Het bestuur van onze vereniging heeft bezwaar aangetekend tegen het voornemen van de gemeente Avereest om sloopvergunning te verlenen voor de brug over de Dedemsvaart ter hoogte van het eertijdse waterschapshuis. Ook het Genootschap voor Industrieel Archeologisch Geïnteresseerden (GIAG) en de Nederlandse Bruggen Stichting NBS verzetten zich tegen de voor ogen staande verdwijning van de brug.

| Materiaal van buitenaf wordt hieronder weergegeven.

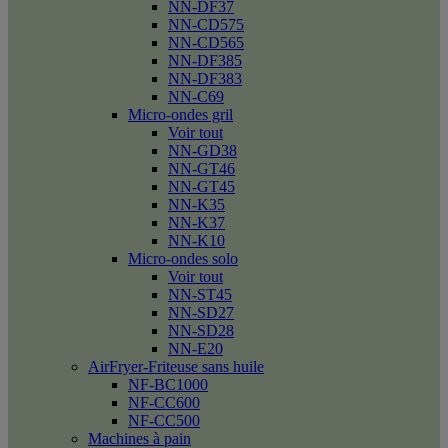
NN-DF37
NN-CD575
NN-CD565
NN-DF385
NN-DF383
NN-C69
Micro-ondes gril
Voir tout
NN-GD38
NN-GT46
NN-GT45
NN-K35
NN-K37
NN-K10
Micro-ondes solo
Voir tout
NN-ST45
NN-SD27
NN-SD28
NN-E20
AirFryer-Friteuse sans huile
NF-BC1000
NF-CC600
NF-CC500
Machines à pain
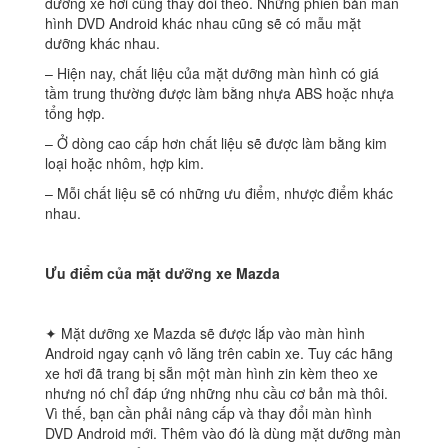
dưỡng xe hơi cũng thay đổi theo. Những phiên bản màn
hình DVD Android khác nhau cũng sẽ có mẫu mặt
dưỡng khác nhau.
– Hiện nay, chất liệu của mặt dưỡng màn hình có giá
tầm trung thường được làm bằng nhựa ABS hoặc nhựa
tổng hợp.
– Ở dòng cao cấp hơn chất liệu sẽ được làm bằng kim
loại hoặc nhôm, hợp kim.
– Mỗi chất liệu sẽ có những ưu điểm, nhược điểm khác
nhau.
Ưu điểm của mặt dưỡng xe Mazda
✦ Mặt dưỡng xe Mazda sẽ được lắp vào màn hình
Android ngay cạnh vô lăng trên cabin xe. Tuy các hãng
xe hơi đã trang bị sẵn một màn hình zin kèm theo xe
nhưng nó chỉ đáp ứng những nhu cầu cơ bản mà thôi.
Vì thế, bạn cần phải nâng cấp và thay đổi màn hình
DVD Android mới. Thêm vào đó là dùng mặt dưỡng màn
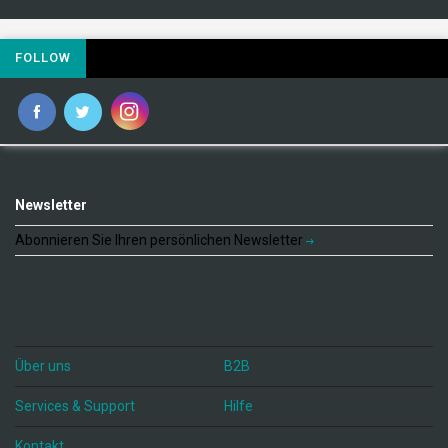
FOLLOW
Newsletter
Abonnieren Sie Ihren persönlichen Newsletter
Über uns
B2B
Services & Support
Hilfe
Kontakt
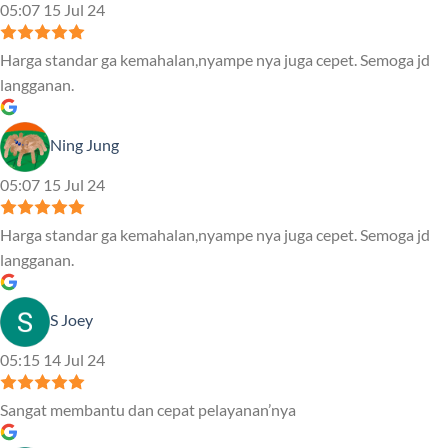
05:07 15 Jul 24
Harga standar ga kemahalan,nyampe nya juga cepet. Semoga jd
langganan.
Ning Jung
05:07 15 Jul 24
Harga standar ga kemahalan,nyampe nya juga cepet. Semoga jd
langganan.
S Joey
05:15 14 Jul 24
Sangat membantu dan cepat pelayanan’nya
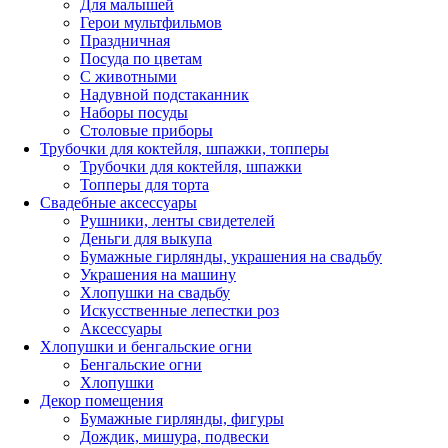
Для малышей
Герои мультфильмов
Праздничная
Посуда по цветам
С животными
Надувной подстаканник
Наборы посуды
Столовые приборы
Трубочки для коктейля, шпажки, топперы
Трубочки для коктейля, шпажки
Топперы для торта
Свадебные аксессуары
Рушники, ленты свидетелей
Деньги для выкупа
Бумажные гирлянды, украшения на свадьбу
Украшения на машину
Хлопушки на свадьбу
Искусственные лепестки роз
Аксессуары
Хлопушки и бенгальские огни
Бенгальские огни
Хлопушки
Декор помещения
Бумажные гирлянды, фигуры
Дождик, мишура, подвески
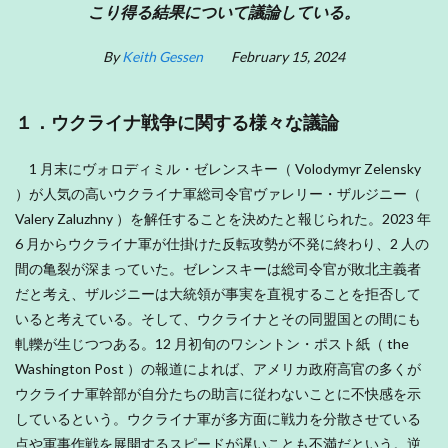
こり得る結果について議論している。
By
Keith Gessen
February 15, 2024
１．ウクライナ戦争に関する様々な議論
1 月末にヴォロディミル・ゼレンスキー（ Volodymyr Zelensky
）が人気の高いウクライナ軍総司令官ヴァレリー・ザルジニー（
Valery Zaluzhny ）を解任することを決めたと報じられた。2023 年
6 月からウクライナ軍が仕掛けた反転攻勢が不発に終わり、2 人の
間の亀裂が深まっていた。ゼレンスキーは総司令官が敗北主義者
だと考え、ザルジニーは大統領が事実を直視することを拒否して
いると考えている。そして、ウクライナとその同盟国との間にも
軋轢が生じつつある。12 月初旬のワシントン・ポスト紙（ the
Washington Post ）の報道によれば、アメリカ政府高官の多くが
ウクライナ軍幹部が自分たちの助言に従わないことに不快感を示
しているという。ウクライナ軍が多方面に戦力を分散させている
点や軍事作戦を展開するスピードが遅いことも不満だという。逆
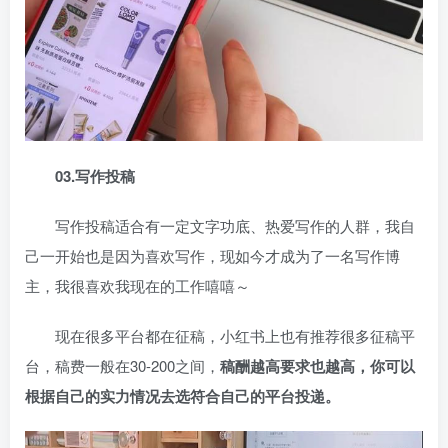
03.写作投稿
写作投稿适合有一定文字功底、热爱写作的人群，我自
己一开始也是因为喜欢写作，现如今才成为了一名写作博
主，我很喜欢我现在的工作嘻嘻～
现在很多平台都在征稿，小红书上也有推荐很多征稿平
台，稿费一般在30-200之间，
稿酬越高要求也越高，你可以
根据自己的实力情况去选符合自己的平台投递。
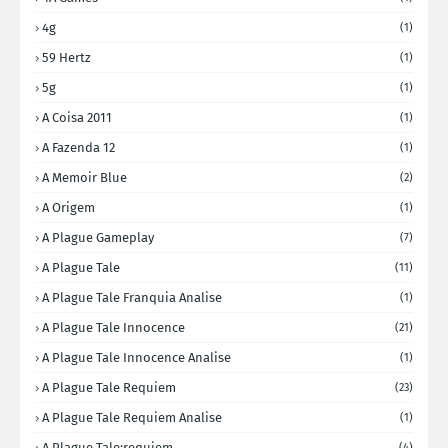
4g
(1)
59 Hertz
(1)
5g
(1)
A Coisa 2011
(1)
A Fazenda 12
(1)
A Memoir Blue
(2)
A Origem
(1)
A Plague Gameplay
(7)
A Plague Tale
(11)
A Plague Tale Franquia Analise
(1)
A Plague Tale Innocence
(21)
A Plague Tale Innocence Analise
(1)
A Plague Tale Requiem
(23)
A Plague Tale Requiem Analise
(1)
A Plague Tale:requiem
(4)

”Wij betreuren het uitermate als deze brug zou verdwijnen”, schrijft het HVA-bestuur, dat inmiddels bericht heeft ontvangen, dat het bezwaar om advies in handen van de commissie beroep- en bezwaarschriften is gesteld, dat er voor 28 maart nader bericht komt en dat er zo nodig een hoorzitting wordt gehouden. De HVA-brief constateert, dat de brug nog geheel in de oorspronkelijke staat is en nog een functie heeft voor het fiets- en voetgangersverkeer. In geval de staat van onderhoud van de brug voor de gemeente reden is tot slopen wordt een zekere handreiking gedaan: ”Wij hebben een sponsor, die in het onderhoud wil bijdragen”. Er wordt op aangedrongen het weinige erfgoed, dat in de gemeente Avereest aanwezig is en nog wel behoort tot het kanaal de Dedemsvaart, niet te laten verdwijnen.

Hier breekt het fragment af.